AIM OF THE EXERCISE: Without the pictures, write out every entry that follows exactly.

=== PROVIDED MATERIAL ===

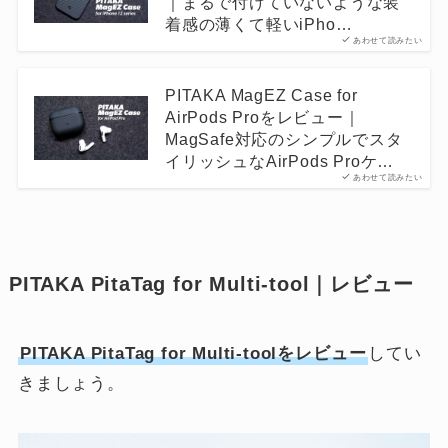
｜まるで付けていないような装
着感の薄くて軽いiPho…
あわせて読みたい
PITAKA MagEZ Case for
AirPods Proをレビュー｜
MagSafe対応のシンプルでスタ
イリッシュなAirPods Proケ…
あわせて読みたい
PITAKA PitaTag for Multi-tool｜レビュー
PITAKA PitaTag for Multi-toolをレビュー
してい
きましょう。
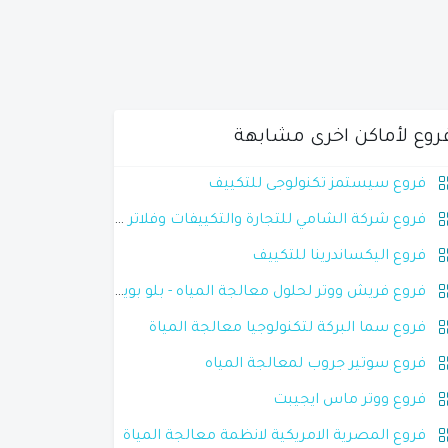
روع لأماكن اخرى مشابهة
فروع سيستمز تكنولوجى للتكييف
فروع شركة الشامي للتجارة والتكييفات وفلاتر المياه
فروع اليكساندرينا للتكييف
فروع فريش ووتر لحلول معالجة المياه - بلو بوينت
فروع سما البركة لتكنولوجيا معالجة المياة
فروع سوتير جروب لمعالجة المياه
فروع ووتر ماس ايجيبت
فروع المصرية الامريكية لانظمة معالجة المياة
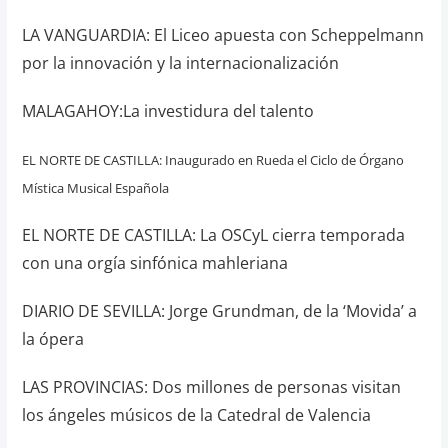
LA VANGUARDIA: El Liceo apuesta con Scheppelmann
por la innovación y la internacionalización
MALAGAHOY:La investidura del talento
EL NORTE DE CASTILLA: Inaugurado en Rueda el Ciclo de Órgano
Mística Musical Española
EL NORTE DE CASTILLA: La OSCyL cierra temporada
con una orgía sinfónica mahleriana
DIARIO DE SEVILLA: Jorge Grundman, de la ‘Movida’ a
la ópera
LAS PROVINCIAS: Dos millones de personas visitan
los ángeles músicos de la Catedral de Valencia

===

REPLY:
｜まるで付けていないような装
着感の薄くて軽いiPho…
あわせて読みたい
PITAKA MagEZ Case for
AirPods Proをレビュー｜
MagSafe対応のシンプルでスタ
イリッシュなAirPods Proケ…
あわせて読みたい
PITAKA PitaTag for Multi-tool｜レビュー
PITAKA PitaTag for Multi-toolをレビュー
してい
きましょう。
روع لأماكن اخرى مشابهة
فروع سيستمز تكنولوجى للتكييف
فروع شركة الشامي للتجارة والتكييفات وفلاتر المياه
فروع اليكساندرينا للتكييف
فروع فريش ووتر لحلول معالجة المياه - بلو بوينت
فروع سما البركة لتكنولوجيا معالجة المياة
فروع سوتير جروب لمعالجة المياه
فروع ووتر ماس ايجيبت
فروع المصرية الامريكية لانظمة معالجة المياة
LA VANGUARDIA: El Liceo apuesta con Scheppelmann
por la innovación y la internacionalización
MALAGAHOY:La investidura del talento
EL NORTE DE CASTILLA: Inaugurado en Rueda el Ciclo de Órgano
Mística Musical Española
EL NORTE DE CASTILLA: La OSCyL cierra temporada
con una orgía sinfónica mahleriana
DIARIO DE SEVILLA: Jorge Grundman, de la ‘Movida’ a
la ópera
LAS PROVINCIAS: Dos millones de personas visitan
los ángeles músicos de la Catedral de Valencia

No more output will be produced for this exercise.